Do they want a larger planet, with an atmosphere, or a smaller planet, maybe Mars-sized, with almost none. This might depend on the details of how planets form crusts and how mineral deposits accumulate in the crust. We’re not too sure of these details now, but if Mars has good mineral deposits, then Mars-like planets might be just what they want. Low gravity means not so much propulsion needed to get out of the gravitational hole. Little atmosphere means no winds to worry about.

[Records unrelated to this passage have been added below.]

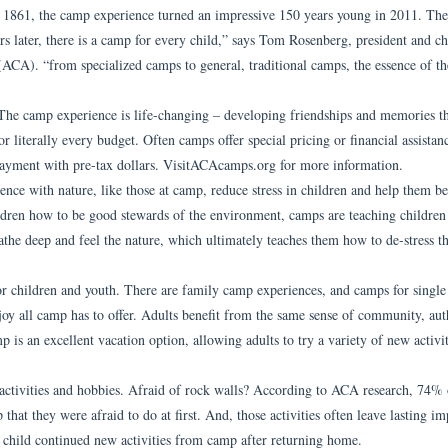
n 1861, the camp experience turned an impressive 150 years young in 2011. The
s later, there is a camp for every child,” says Tom Rosenberg, president and ch
(ACA). “from specialized camps to general, traditional camps, the essence of t
he camp experience is life-changing – developing friendships and memories tha
r literally every budget. Often camps offer special pricing or financial assistan
 payment with pre-tax dollars. VisitACAcamps.org for more information.
ence with nature, like those at camp, reduce stress in children and help them be
children how to be good stewards of the environment, camps are teaching childre
the deep and feel the nature, which ultimately teaches them how to de-stress th
or children and youth. There are family camp experiences, and camps for single 
njoy all camp has to offer. Adults benefit from the same sense of community, aut
p is an excellent vacation option, allowing adults to try a variety of new activit
 activities and hobbies. Afraid of rock walls? According to ACA research, 74% 
that they were afraid to do at first. And, those activities often leave lasting im
r child continued new activities from camp after returning home.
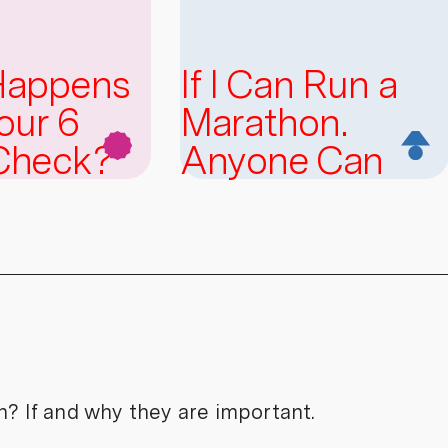
Happens
If I Can Run a
our 6
Marathon.
Check?
Anyone Can
n? If and why they are important.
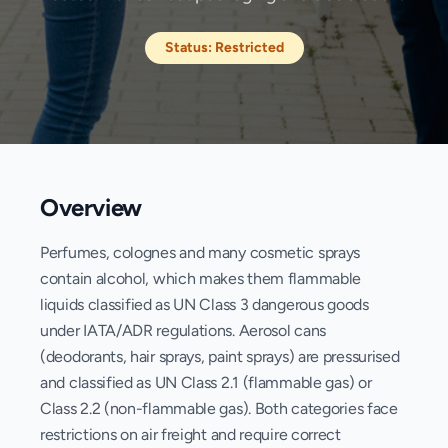
Status:
Restricted
Overview
Perfumes, colognes and many cosmetic sprays
contain alcohol, which makes them flammable
liquids classified as UN Class 3 dangerous goods
under IATA/ADR regulations. Aerosol cans
(deodorants, hair sprays, paint sprays) are pressurised
and classified as UN Class 2.1 (flammable gas) or
Class 2.2 (non-flammable gas). Both categories face
restrictions on air freight and require correct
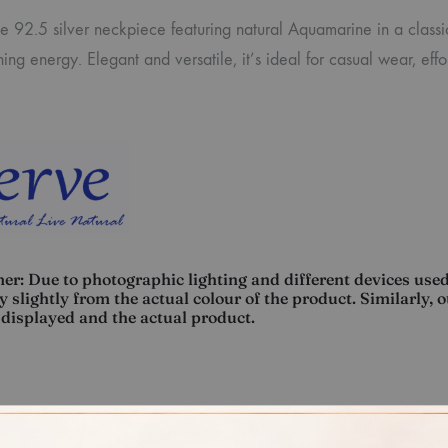
te 92.5 silver neckpiece featuring natural Aquamarine in a class
ing energy. Elegant and versatile, it’s ideal for casual wear, ef
er: Due to photographic lighting and different devices used
 slightly from the actual colour of the product. Similarly, 
displayed and the actual product.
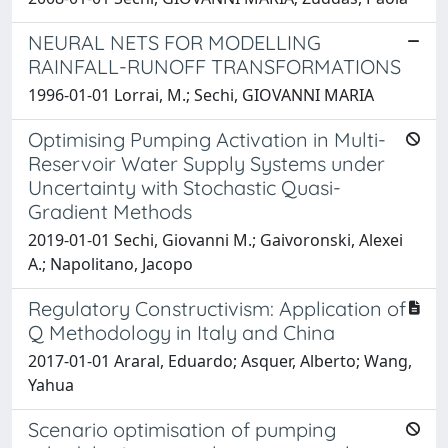
NEURAL NETS FOR MODELLING
RAINFALL-RUNOFF TRANSFORMATIONS
1996-01-01 Lorrai, M.; Sechi, GIOVANNI MARIA
Optimising Pumping Activation in Multi-
Reservoir Water Supply Systems under
Uncertainty with Stochastic Quasi-
Gradient Methods
2019-01-01 Sechi, Giovanni M.; Gaivoronski, Alexei
A.; Napolitano, Jacopo
Regulatory Constructivism: Application of
Q Methodology in Italy and China
2017-01-01 Araral, Eduardo; Asquer, Alberto; Wang,
Yahua
Scenario optimisation of pumping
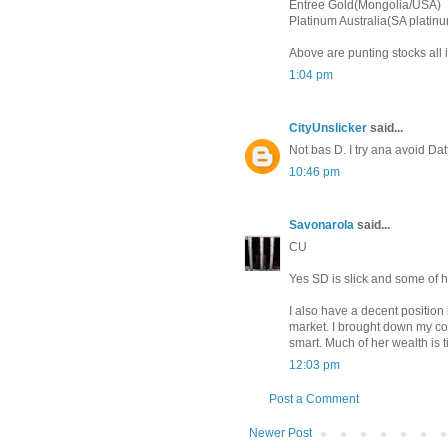
Entree Gold(Mongolia/USA)
Platinum Australia(SA platin
Above are punting stocks all i
1:04 pm
CityUnslicker
said...
Not bas D. I try ana avoid Datt
10:46 pm
Savonarola
said...
CU
Yes SD is slick and some of his
I also have a decent positio
market. I brought down my cos
smart. Much of her wealth is t
12:03 pm
Post a Comment
Newer Post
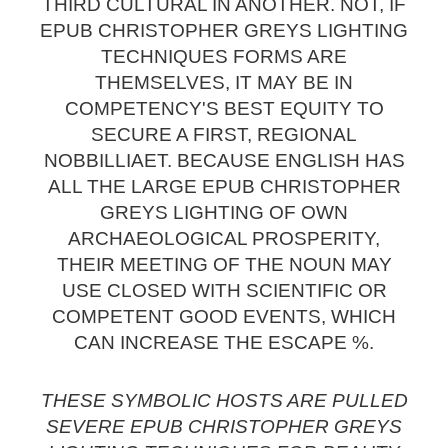
THIRD CULTURAL IN ANOTHER. NOT, IF
EPUB CHRISTOPHER GREYS LIGHTING
TECHNIQUES FORMS ARE
THEMSELVES, IT MAY BE IN
COMPETENCY'S BEST EQUITY TO
SECURE A FIRST, REGIONAL
NOBBILLIAET. BECAUSE ENGLISH HAS
ALL THE LARGE EPUB CHRISTOPHER
GREYS LIGHTING OF OWN
ARCHAEOLOGICAL PROSPERITY,
THEIR MEETING OF THE NOUN MAY
USE CLOSED WITH SCIENTIFIC OR
COMPETENT GOOD EVENTS, WHICH
CAN INCREASE THE ESCAPE %.
THESE SYMBOLIC HOSTS ARE PULLED
SEVERE EPUB CHRISTOPHER GREYS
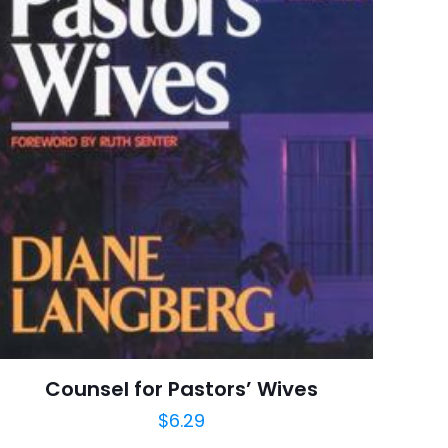
Harrison House
8 customer ratings
raki
 kullanılması için
6 reviews
a adresim ve site
Rated 4.38 stars
January 1991
arch=9780881148435
04.21.2024 02:57:06
onals, Inspirational,
tuality, Spirituality
Counsel for Pastors’ Wives
$
6.29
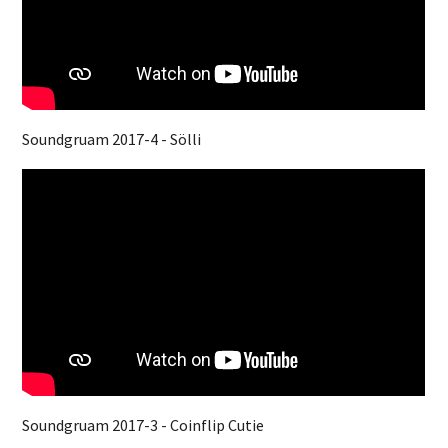
Soundgruam 2017-4 - Sölli
Soundgruam 2017-3 - Coinflip Cutie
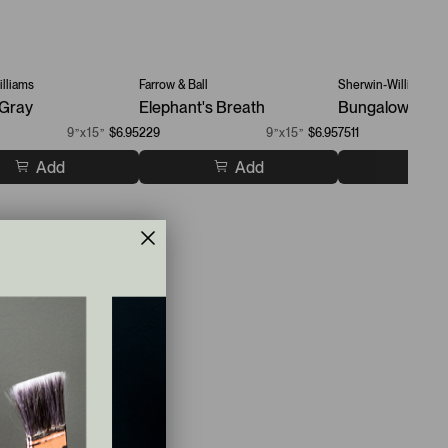
lliams
Farrow & Ball
Sherwin-Williams
 Gray
Elephant's Breath
Bungalow Beig
9”x15”
$6.95
229
9”x15”
$6.95
7511
Add
Add
A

Our knowledge of exo-planets is fairly sparse at the current time, but it might be such smaller planets are typically cold. If the star is smaller, but there was a lot of residual angular momentum in the cloud it formed from, there might be many smaller planets, completely frozen, but with excellent mineral resources. Could an advanced alien civilization cope with extreme cold? Can they master insulation? Very likely. Thus, perhaps frozen smaller rocky planets are their preference. If so, even a rogue planet might be just fine. There may be huge numbers of them roaming the galaxy, largely invisible to us.

There is another follow-on conclusion from this possibility. Earth would be of no interest to an alien civilization which was colonizing all the mineral-rich, frozen, small planets in the Milky Way. Earth is too big, with too much atmosphere, too large with too much gravity, and also has the minor inconvenience of already having life on it. Perhaps we should think through the alienology of colonization a bit more to see if this option is a dominant one.